The way we teach often overemphasizes details so that students cannot see the forest for the trees. As a consequence, students generally don’t retain much of the knowledge that they acquired in previous courses. They also struggle with transferring that knowledge to real-life situations.
The use of the big ideas in the discipline might help students overcome these hurdles. Big ideas are the core concepts of a subject. They are the most important takeaways from a course, and they need to be uncovered to help students construct their knowledge more effectively. Rather than merely covering the course content, active learning strategies aim to uncover it by using the big ideas in the field as a scaffold.
In the Art & Science Project, students are requested to produce an artistic visual work and a written report explaining the rationale for its creation. It could be a painting, drawing, collage, video clip, etc. The work should explore some of the nine big ideas in chemistry as proposed by Peter Atkins.
Atkins developed the appealing idea that there are only nine “big ideas” in chemistry. These nine are the core concepts that students must master to be able to understand what chemistry is all about.
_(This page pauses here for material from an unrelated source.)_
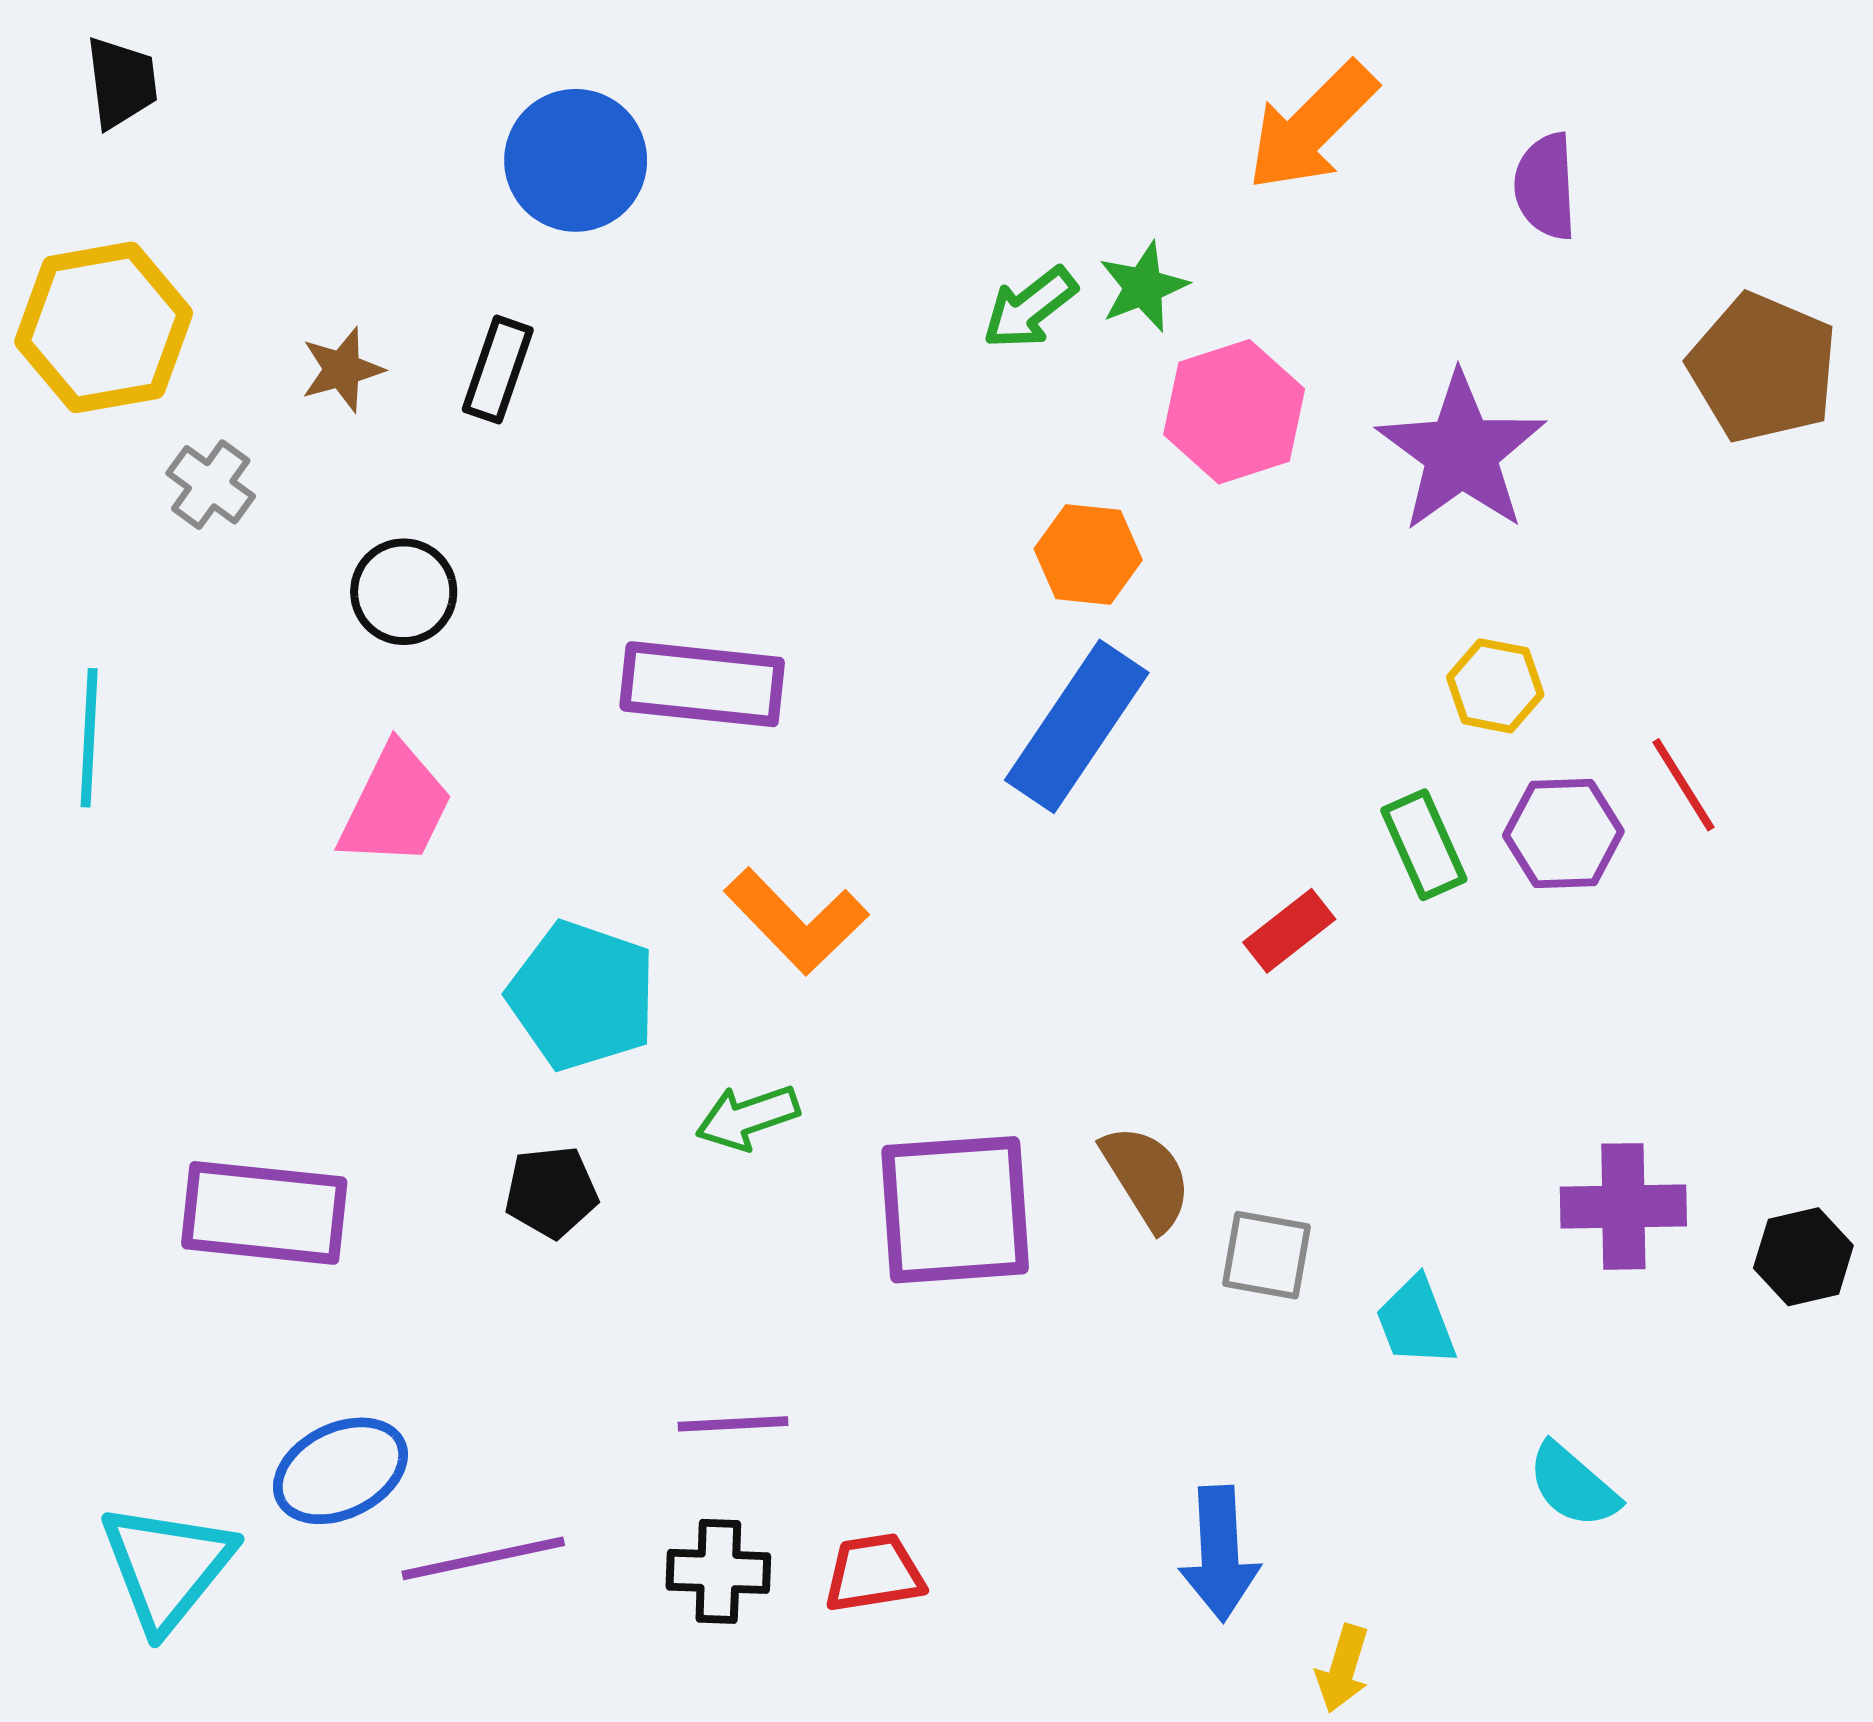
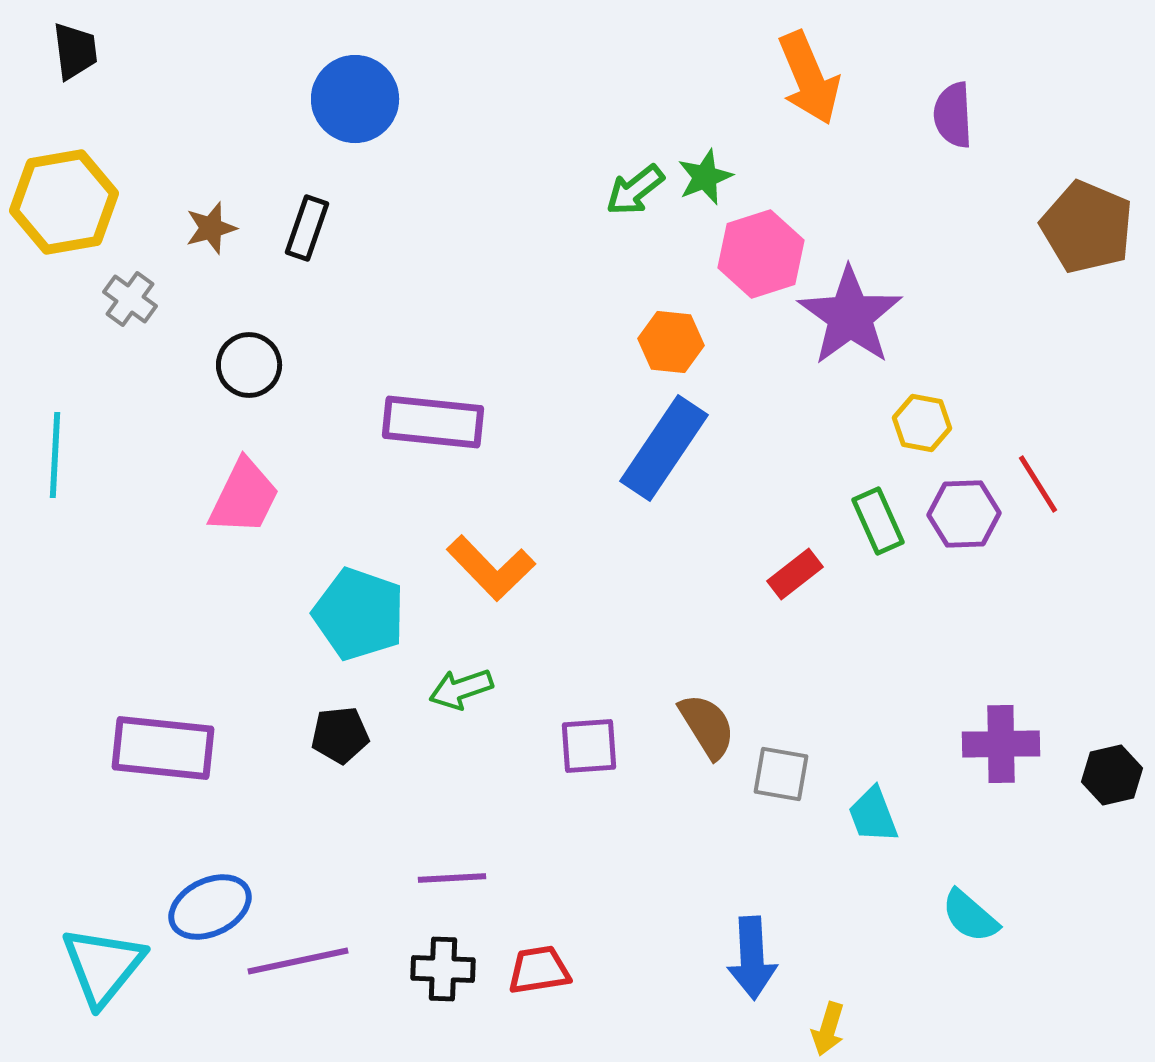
orange arrow: (1312, 126) -> (809, 78), turned -68
purple star: (1461, 452) -> (850, 316), moved
purple square: (955, 1210) -> (589, 746), size x0.6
Atkins’s big ideas in Chemistry** Atkins’s original article can be retrieved from here.
- Matter is made of atoms
- Elements display periodicity
- Chemical bonds form when electrons pair
- Molecular shape is a crucial feature in chemistry
- There are residual forces between molecules
- Energy is conserved
- Entropy tends to increase
- There are barriers to reaction
- There are only four types of reaction
In short: The use of big ideas can help students retain knowledge and construct meaning for themselves, allowing them to perceive not only the trees but also how the forest emerges from them.